Kim Hill was her maiden name. And Kim has a friend who also came into the
business, a boy named Scott Robbins. I know, I know," she said, and
smiled as she waved again, overcoming objections that Jim hadn't voiced or even
thought of. "Neither of them are
latinos
, but it doesn't
matter. They are good people. Hard-working.

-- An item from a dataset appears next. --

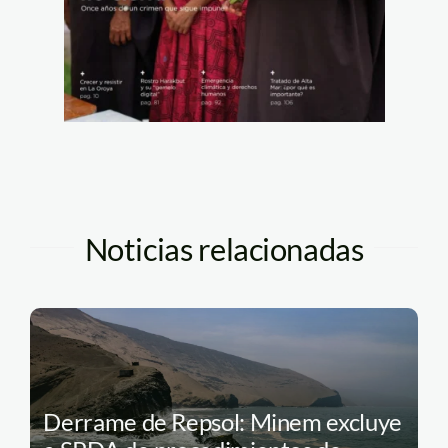
Noticias relacionadas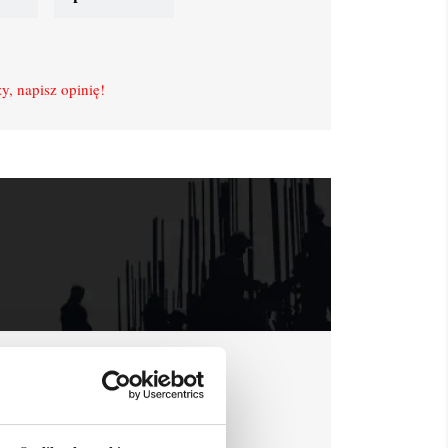
y, napisz opinię!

Trustworthy. Loyal. Loyal above all. To the family."
Adolfa reached out
a thin finger and touched the picture in Jim's hand. "It matters not
who provided the building materials, it matters only who made something of
them,
sí
?"
Jim nodded.
"You could be a helluva shrink, you know?" he said.
Adolfa cackled and
clapped her hands together. "I'm an
abuela
, a
grandmother. Sometimes this is the same thing as being a shrink."
Jim smiled back at
her. He didn't feel good – the only thing that would make him feel
good
right now would be a guaranteed way off this subway train – but he felt
better. And that was a start.
"So
touching," said a gravelly voice.
Jim and
Adolfa looked over. Olik stood before them, his face white and damp with
perspiration. One hand hung to a leather strap, his body swaying with the
subway's movement –
(
click-clack
click-clack click-clack on tracks that probably weren't even there not really
not in the really
real
reality and not whatever fake reality held sway
here in the dark
)
– and marble-sized
beads of sweat rolling down his forehead and cheeks. His other hand, the
one that he himself had basically shot off, was tucked partially into his
coat. Jim could see the blood-soaked dressing that Adolfa had tied on the
shredded meat of the man's hand, and a rough circle of darkness was staining
Olik's coat where his bad hand was tucked.
Of his gun there
was no sign, but Jim had no doubt that the other man still had it. And
that he could draw and use it quickly and without remorse.
Olik must have
recognized the fear that clenched Jim's guts, that pulled and pushed his bowels
at the same time. The huge man shook his head. "Don't
worry. No need to be," he grinned, a smile that Jim supposed was
meant to reassure but somehow only managed to put him more on edge, "
uncivilized
about this, yes?"
Olik turned
around. He caught Karen's eye. "You. Come join us,
yes?"
Karen looked at
him. Her eyes didn't have quite the same dead appearance they had when
she was efficiently destroying Xavier, but Jim noted they still looked veiled,
almost sleepy. Like she was experiencing everything through some kind of
filter.
After what seemed
like an eternity, Karen spun and shoved at one more window. It rattled in
its frame but didn't give, so she turned and walked slowly toward the
group. Her boots,
sans
heels, gave her a peculiar gait. It
reminded Jim of the way the zombies – or ghouls or whatever they were – had
walked. Like they were no longer completely in control of themselves.
Not that any of
us
is
in
control of much anymore
.
Finally Karen stood
before them. She held her leather satchel in one hand, but angled her
body so it was half-obscured behind her. Jim wondered if she thought she
was hiding it. Then realized that was impossible: unless she had suddenly
turned into an imbecile, the woman had to know they were all aware of her
package. So why…? Then he realized: she wasn't hiding it, just keeping
it as distant as possible from the rest of the group.
He wondered what
was inside the bag. What would be so important that it would be worth
going back toward Xavier, toward the ghouls, to grab it up before running like
hell with the rest of the group?
Jim glanced at
Adolfa, then at Olik, and could see instantly that the same thoughts were going
through both their minds as well. Karen must have noticed, too, for she
fell back into what looked like a half-crouch. Jim didn't know if she
intended to run or to attack. Either way, Olik raised his hand once
more. "No, lady, no. No fighting. Let's work
together." He smiled his unsettling smile again.